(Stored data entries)
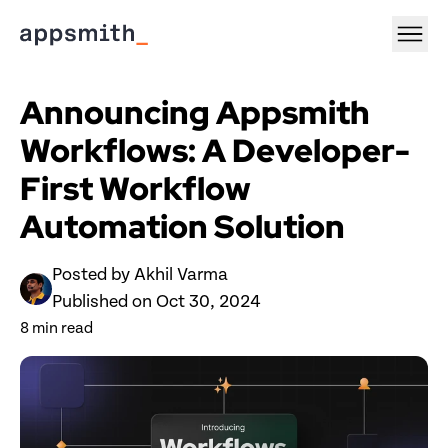
Announcing Appsmith 
Workflows: A Developer-
First Workflow 
Automation Solution
Posted by 
Akhil Varma
Published on 
Oct 30, 2024
8
 min read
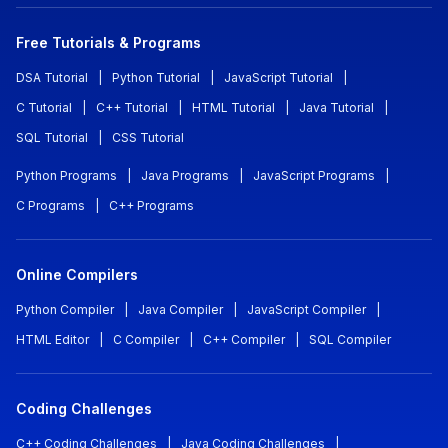
Free Tutorials & Programs
DSA Tutorial
|
Python Tutorial
|
JavaScript Tutorial
|
C Tutorial
|
C++ Tutorial
|
HTML Tutorial
|
Java Tutorial
|
SQL Tutorial
|
CSS Tutorial
Python Programs
|
Java Programs
|
JavaScript Programs
|
C Programs
|
C++ Programs
Online Compilers
Python Compiler
|
Java Compiler
|
JavaScript Compiler
|
HTML Editor
|
C Compiler
|
C++ Compiler
|
SQL Compiler
Coding Challenges
C++ Coding Challenges
|
Java Coding Challenges
|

THE TASK: Set down each entry again exactly as written. Pictures stay out.

SOLUTION TO THIS TASK:
Announcing Appsmith 
Workflows: A Developer-
First Workflow 
Automation Solution
Posted by 
Akhil Varma
Published on 
Oct 30, 2024
8
 min read
Free Tutorials & Programs
DSA Tutorial
|
Python Tutorial
|
JavaScript Tutorial
|
C Tutorial
|
C++ Tutorial
|
HTML Tutorial
|
Java Tutorial
|
SQL Tutorial
|
CSS Tutorial
Python Programs
|
Java Programs
|
JavaScript Programs
|
C Programs
|
C++ Programs
Online Compilers
Python Compiler
|
Java Compiler
|
JavaScript Compiler
|
HTML Editor
|
C Compiler
|
C++ Compiler
|
SQL Compiler
Coding Challenges
C++ Coding Challenges
|
Java Coding Challenges
|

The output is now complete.